In classe cerco di essere creativo. Faccio molti esempi concreti, spesso legati alla realtà quotidiana. I fenomeni storici e letterari hanno bisogno di essere riportati a situazioni dove ci si possa immedesimare. Guai a rimanere nella teoria; e poi si rischia di prendersi troppo sul serio, che è la cosa peggiore. Di gran lunga la cosa peggiore. Una poesia deve piacere, farti dire: però… Così un romanzo, che in definitiva è una storia e non la tavola della Legge calata da dèi superni. All’inizio del mio insegnamento facevo spesso schemi alla lavagna, con frecce, numeri, definizioni. Poi ho smesso, perché mi sembrava arido; adesso da un po’ ho ripreso. Serve a dare un ordine alle mie divagazioni. Tendo a fare troppi collegamenti tra film, libri, notizie, aneddoti biografici, per cui lo schema serve a rimettere i colori nella scatola. E comunque mai più di venti minuti, mezz’ora, perché questo è il tempo che i ragazzi ti dedicano, poi la concentrazione cala, anzi finisce; è già tanto se stanno attenti quel lasso di tempo. Oggi è così. E a proposito dei collegamenti, sarei contrario e parecchio, perché non mi ci ritrovo in questa cultura dello zapping, per cui tutto si può legare a tutto; vengono fuori connessioni ridicole, esempi di comicità involontaria che, purtroppo, molti miei colleghi prendono sul serio. Come quella volta che suggerii, al corso di Odontotecnici in cui insegnavo, che da un lavoro sulla protesi si poteva arrivare a Dracula di Bram Stoker: lo avevo detto per burla e invece qualcuno mi fece i complimenti per la felice intuizione. Insomma, una cosa è una cosa, non c’è bisogno di legarla a qualcos’altro a tutti i costi. Solo che io, spiegando-divangando non riesco a trattenermi. Diciamo che sono tutt’uno con lo spirito dei tempi, un pesce nella Rete.

Quale messaggio vorresti che arrivasse ai lettori?

Nessuno. O meglio, mi piacerebbe che il mio romanzo fosse apprezzato come tale, ossia una storia che si fa leggere, per la quale valga la pena di impiegare del tempo. Nient’altro. Certo, i contenuti ci sono, ci mancherebbe, ma secondo me quello che deve contare per chi scrive è lo stile. I fatti narrati, dall’alba dei tempi, sono sempre più o meno quelli, amori, amicizie, tradimenti, vicissitudini, viaggi, scoperte, e via così; ma quello che veramente conta è come li metti insieme, le parole che scegli, la punteggiatura, l’ordito. L’ideale sarebbe che un lettore rimanesse inchiodato alla sedia (meglio ancora alla poltrona, o a letto) senza nessuna altra voglia che finire il lavoro che ha cominciato, ossia leggermi. Per questo Borges diceva che la forma letteraria ideale è il racconto, più del romanzo, perché lo puoi finire senza interruzioni e l’effetto è assoluto, totalizzante, senza il disturbo di una cena, del sonno, della vita che si intromette tra te e il libro che ti ha scelto.
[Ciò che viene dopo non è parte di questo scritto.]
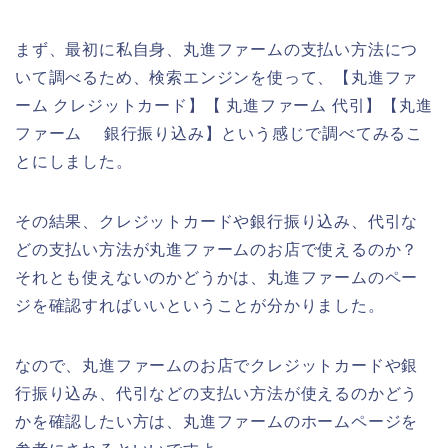
まず、最初に私自身、丸進ファームの支払い方法につ
いて調べるため、検索エンジンを使って、【丸進ファ
ーム クレジットカード】【 丸進ファーム 代引】【丸進
ファーム 銀行振り込み】という感じで調べてみるこ
とにしました。
その結果、クレジットカードや銀行振り込み、代引な
どの支払い方法が丸進ファームのお店で使えるのか？
それとも使えないのかどうかは、丸進ファームのペー
ジを確認すればいいということが分かりました。
なので、丸進ファームのお店でクレジットカードや銀
行振り込み、代引などの支払い方法が使えるのかどう
かを確認したい方は、丸進ファームのホームページを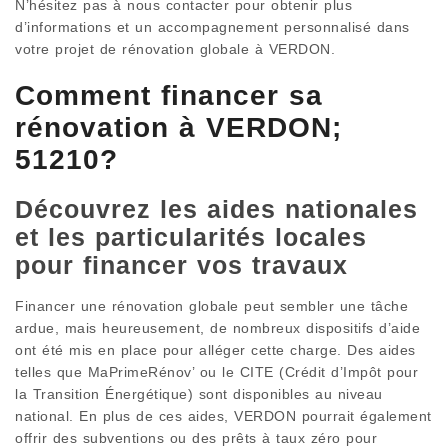
N’hésitez pas à nous contacter pour obtenir plus
d’informations et un accompagnement personnalisé dans
votre projet de rénovation globale à VERDON.
Comment financer sa
rénovation à VERDON;
51210?
Découvrez les aides nationales
et les particularités locales
pour financer vos travaux
Financer une rénovation globale peut sembler une tâche
ardue, mais heureusement, de nombreux dispositifs d’aide
ont été mis en place pour alléger cette charge. Des aides
telles que MaPrimeRénov’ ou le CITE (Crédit d’Impôt pour
la Transition Énergétique) sont disponibles au niveau
national. En plus de ces aides, VERDON pourrait également
offrir des subventions ou des prêts à taux zéro pour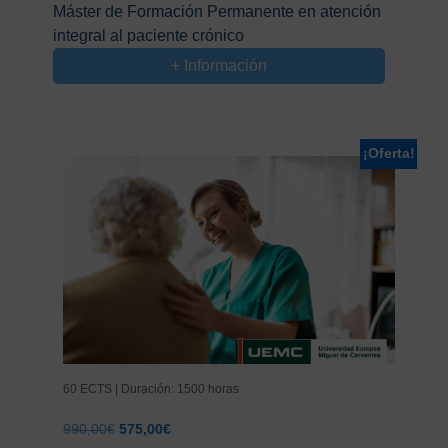
precio
precio
Máster de Formación Permanente en atención
original
actual
integral al paciente crónico
era:
es:
990,00€.
575,00€.
+ Información
¡Oferta!
60 ECTS | Duración: 1500 horas
El
El
990,00
€
575,00
€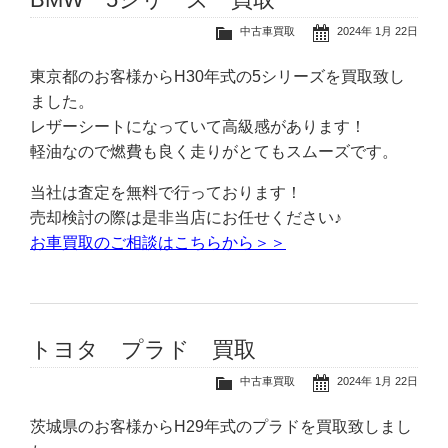
中古車買取
2024年 1月 22日
東京都のお客様からH30年式の5シリーズを買取致し
ました。
レザーシートになっていて高級感があります！
軽油なので燃費も良く走りがとてもスムーズです。
当社は査定を無料で行っております！
売却検討の際は是非当店にお任せください♪
お車買取のご相談はこちらから＞＞
トヨタ プラド 買取
中古車買取
2024年 1月 22日
茨城県のお客様からH29年式のプラドを買取致しまし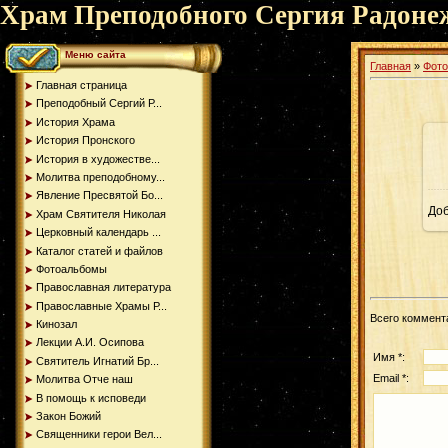
Храм Преподобного Сергия Радоне
Меню сайта
Главная
»
Фот
Главная страница
Преподобный Сергий Р...
История Храма
История Пронского
История в художестве...
Молитва преподобному...
Явление Пресвятой Бо...
До
Храм Святителя Николая
Церковный календарь ...
Каталог статей и файлов
Фотоальбомы
Православная литература
Православные Храмы Р...
Всего коммент
Кинозал
Лекции А.И. Осипова
Имя *:
Святитель Игнатий Бр...
Email *:
Молитва Отче наш
В помощь к исповеди
Закон Божий
Священники герои Вел...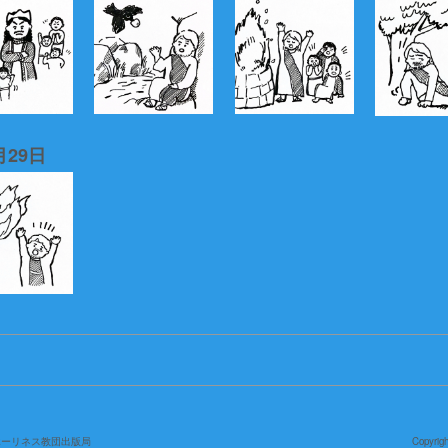
月29日
ホーリネス教団出版局
Copyri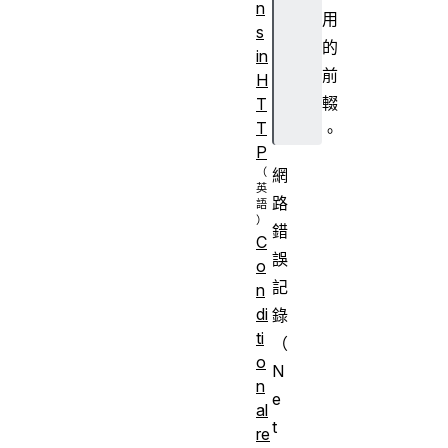
n
用
s
的
in
前
H
輟
T
T
。
P
網
路
錯
C
誤
o
記
n
di
錄
ti
（
o
N
n
e
al
t
re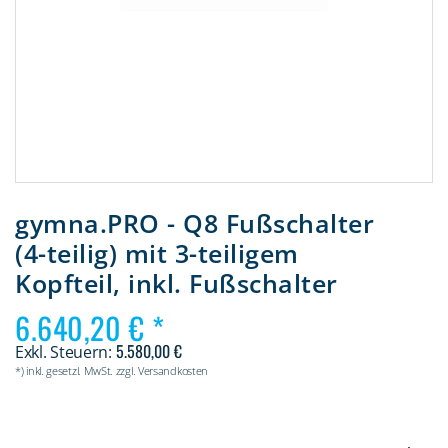
Zum
Anfang
gymna.PRO - Q8 Fußschalter
der
(4-teilig) mit 3-teiligem
Bildergalerie
springen
Kopfteil, inkl. Fußschalter
6.640,20 €
5.580,00 €
*) inkl. gesetzl. MwSt. zzgl. Versandkosten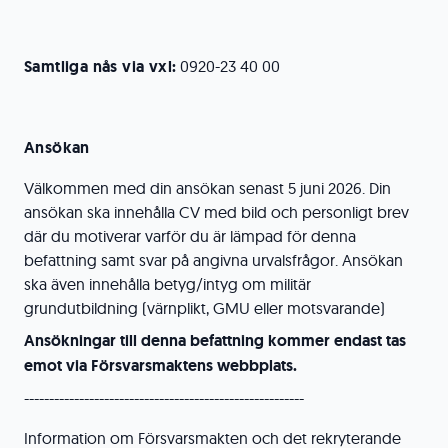
Samtliga nås via vxl:
0920-23 40 00
Ansökan
Välkommen med din ansökan senast 5 juni 2026. Din
ansökan ska innehålla CV med bild och personligt brev
där du motiverar varför du är lämpad för denna
befattning samt svar på angivna urvalsfrågor. Ansökan
ska även innehålla betyg/intyg om militär
grundutbildning (värnplikt, GMU eller motsvarande)
Ansökningar till denna befattning kommer endast tas
emot via Försvarsmaktens webbplats.
--------------------------------------------------------
Information om Försvarsmakten och det rekryterande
E i tuoi lavori futuri? In questo momento stai scrivendo?

Non smetto mai. Ho appena finito un romanzo su un vestito stregato. E sto rivedendo una raccolta di poesie che spero di pubblicare entro quest’anno, s’intitola La crescita infelice ed è la terza e ultima parte di un trittico, diciamo così, ecologista, che ho iniziato con 1986 e Una modesta proposta. Non riesco a stare senza scrivere. Da morto, nel 2065, chi aprirà i miei cassetti verrà sommerso dalle avventure.